What to produce » Return every line from the one with "For every named target in this 836×1540" through the one with "Populair (223, 84)", inclusive, exactly as it appears below.

START Exercise inputs

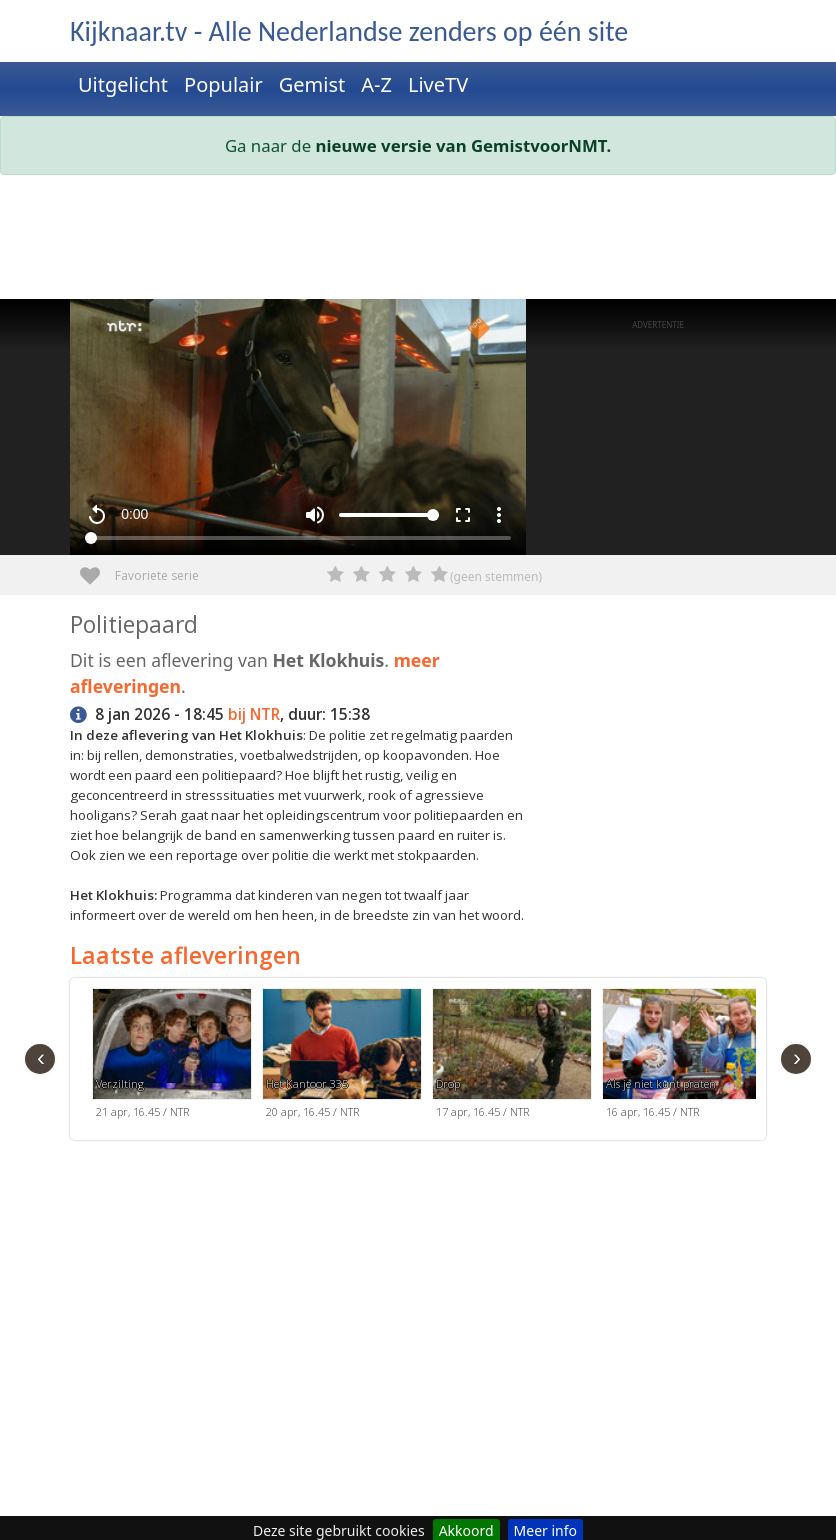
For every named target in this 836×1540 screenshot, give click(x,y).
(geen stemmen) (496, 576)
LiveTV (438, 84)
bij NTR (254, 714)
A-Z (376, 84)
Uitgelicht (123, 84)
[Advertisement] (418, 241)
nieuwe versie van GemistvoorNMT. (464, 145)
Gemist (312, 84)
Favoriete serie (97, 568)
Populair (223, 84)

END Exercise inputs
START Exercise inputs

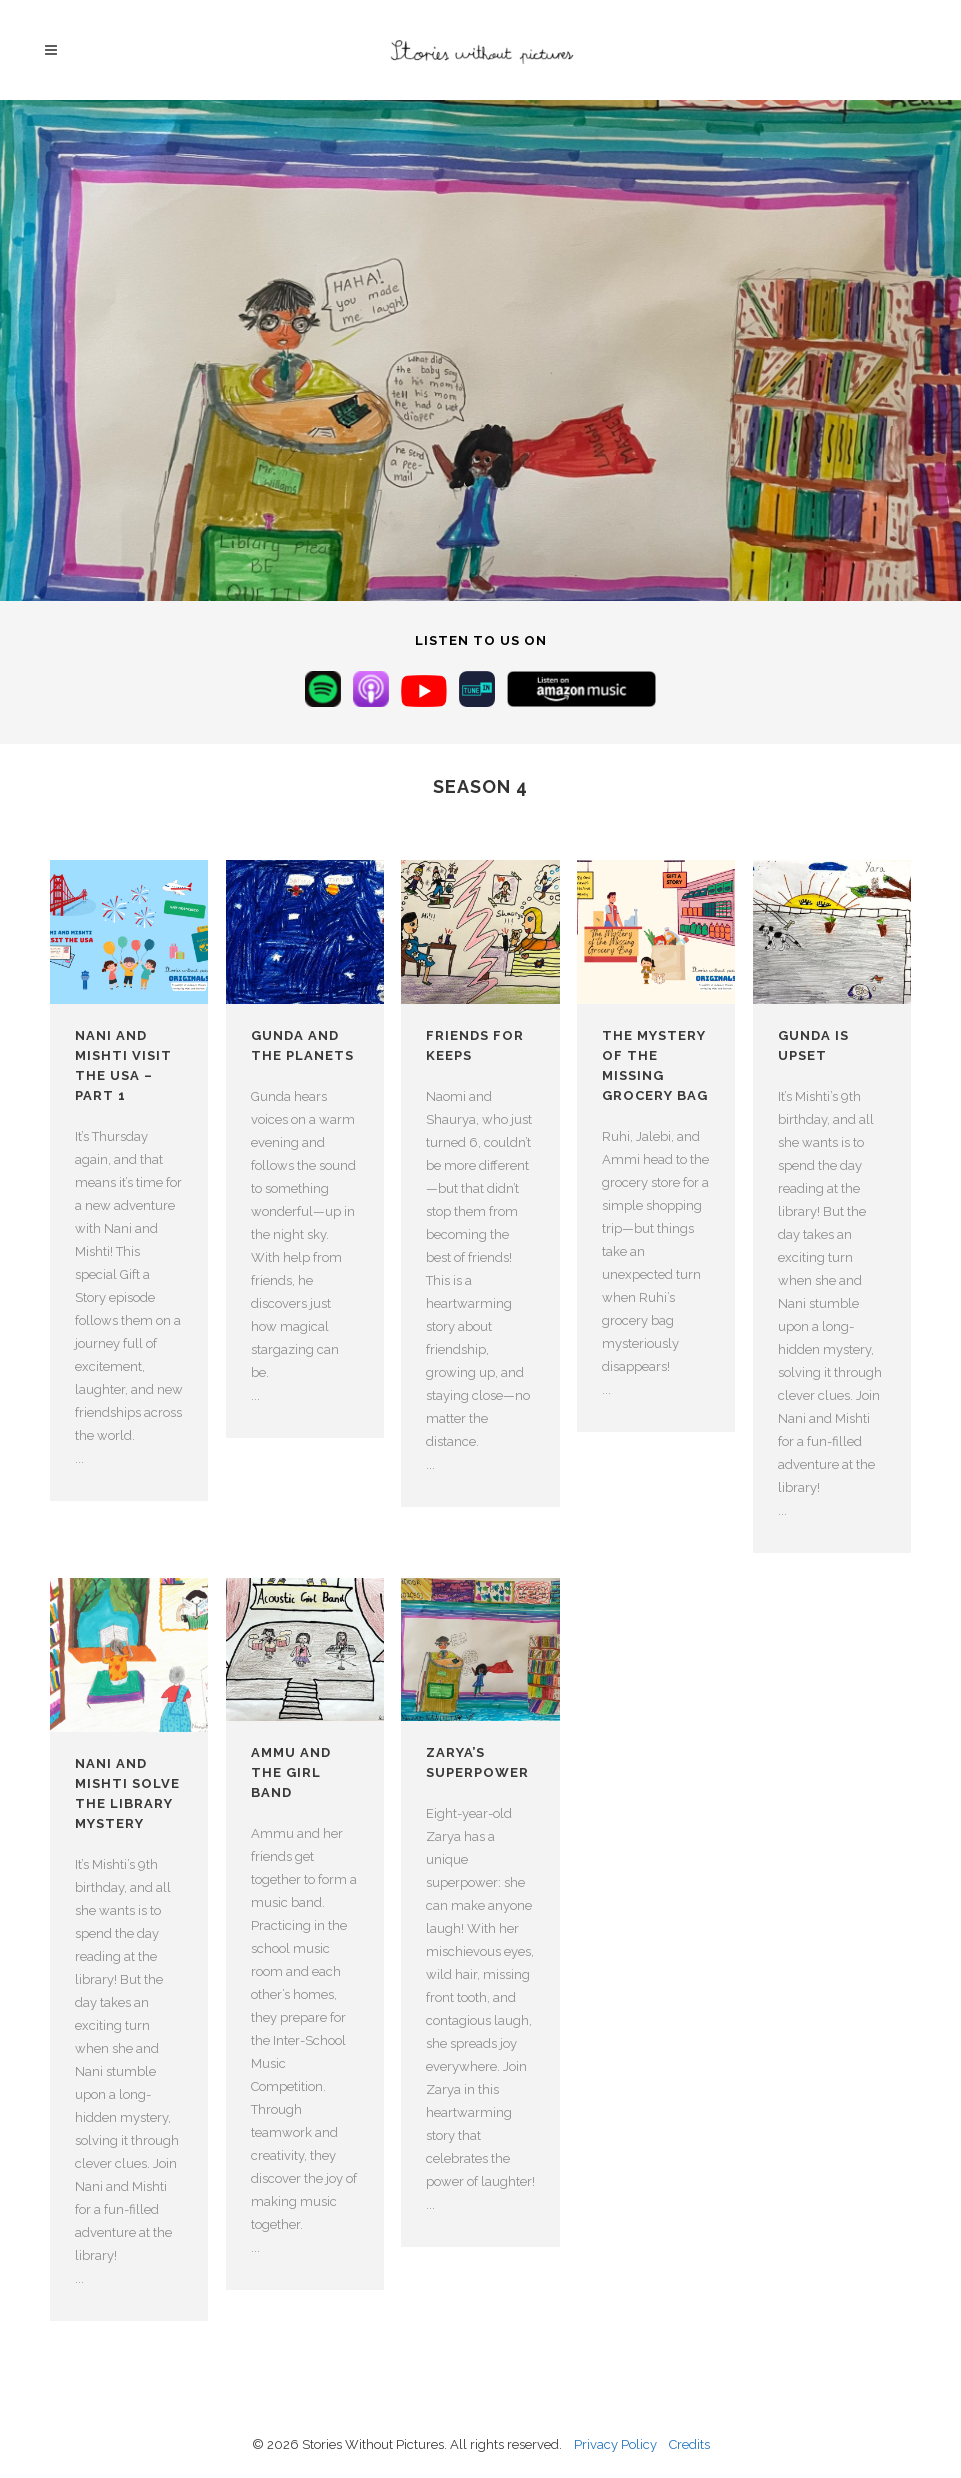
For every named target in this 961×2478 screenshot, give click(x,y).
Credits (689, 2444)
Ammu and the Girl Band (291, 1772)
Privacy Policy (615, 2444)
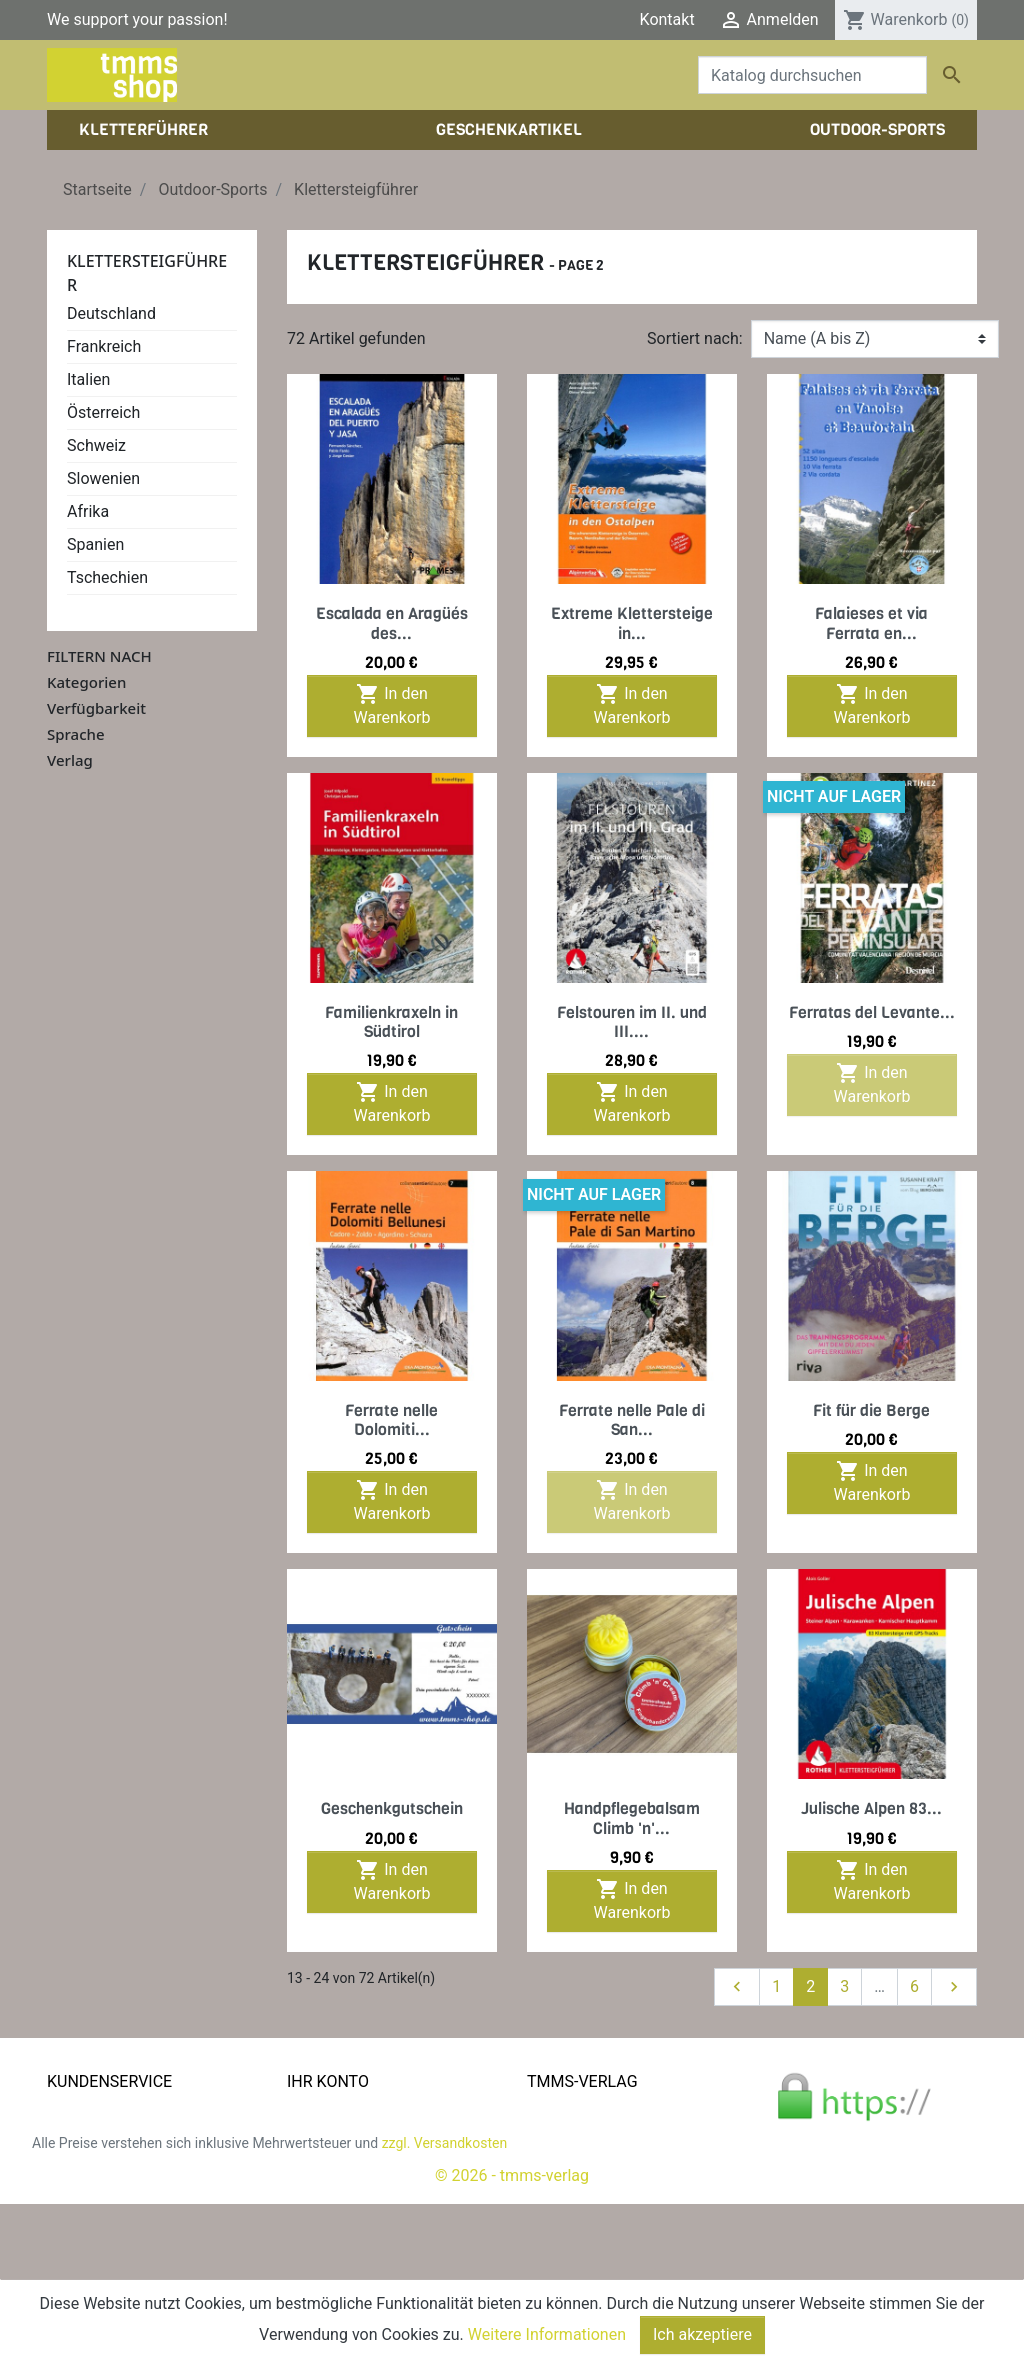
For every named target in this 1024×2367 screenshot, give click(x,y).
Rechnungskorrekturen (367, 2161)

END Exercise inputs
START Exercise inputs

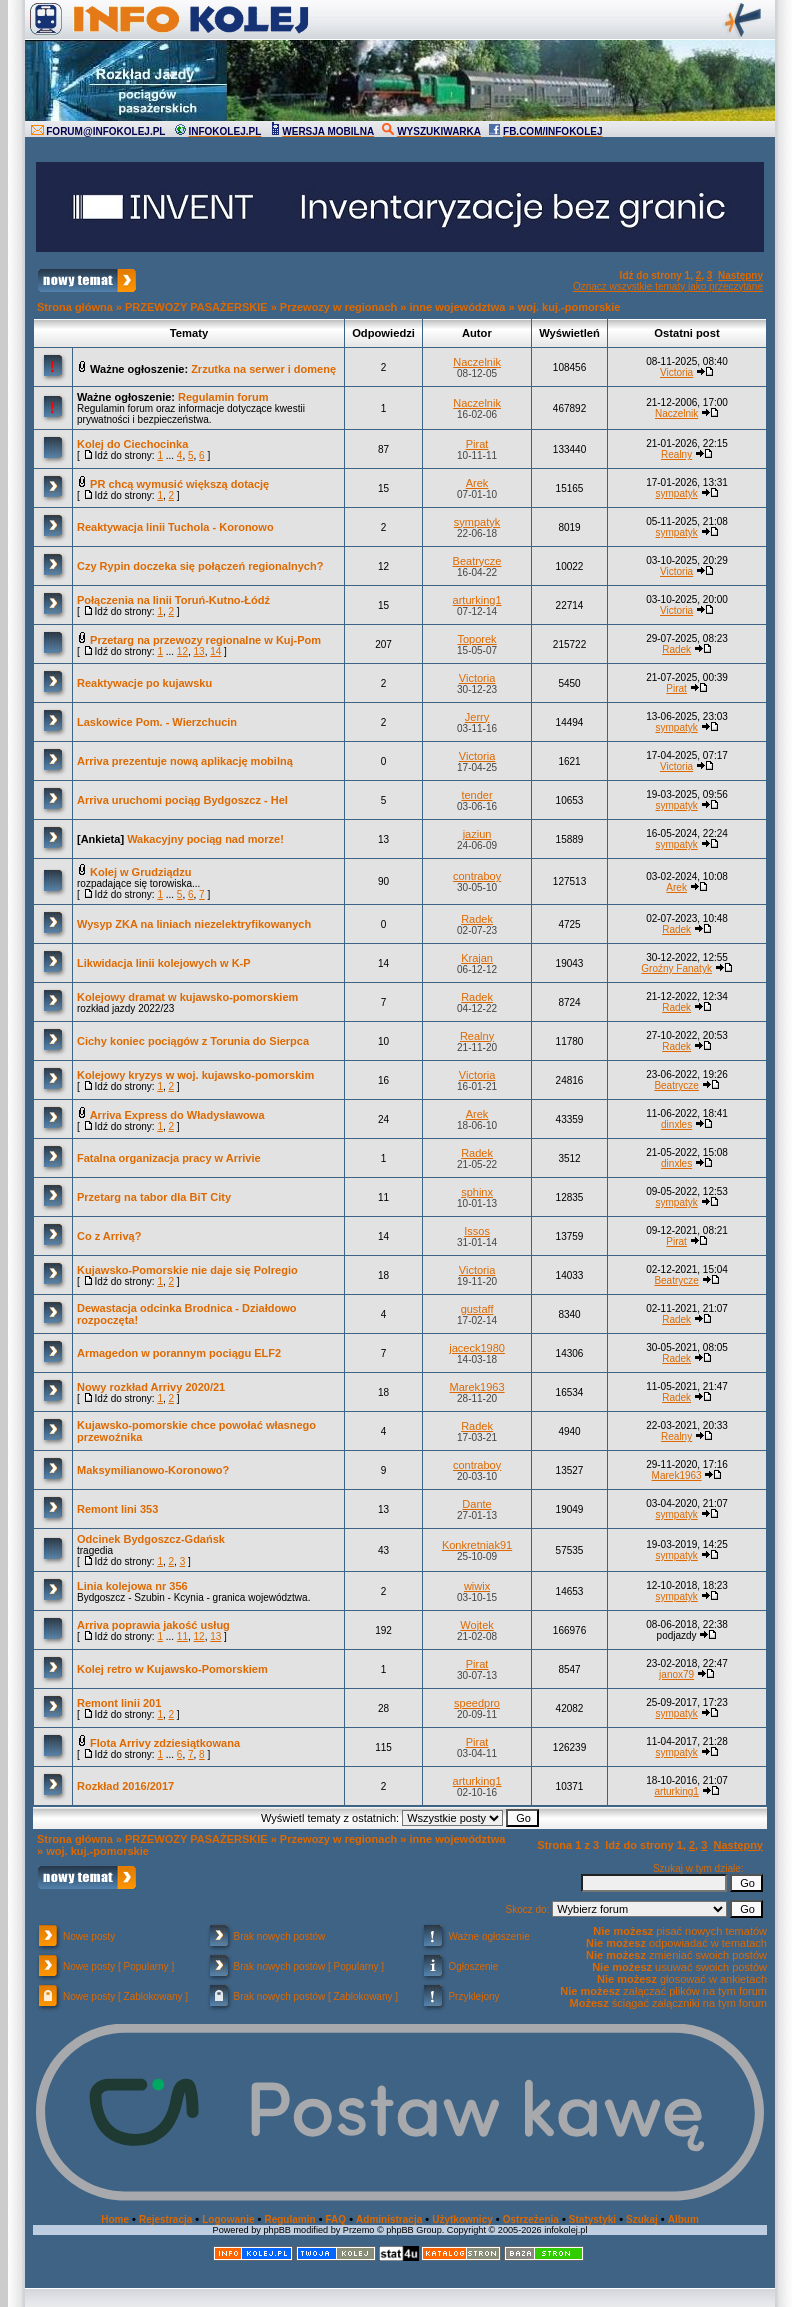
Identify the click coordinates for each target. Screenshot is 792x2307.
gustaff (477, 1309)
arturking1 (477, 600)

END Exercise inputs

Reply »
For every named target in this 836×1540 screenshot, give click(x,y).
(geen stemmen) (496, 576)
LiveTV (438, 84)
bij NTR (254, 714)
A-Z (376, 84)
Uitgelicht (123, 84)
[Advertisement] (418, 241)
nieuwe versie van GemistvoorNMT. (464, 145)
Gemist (312, 84)
Favoriete serie (97, 568)
Populair (223, 84)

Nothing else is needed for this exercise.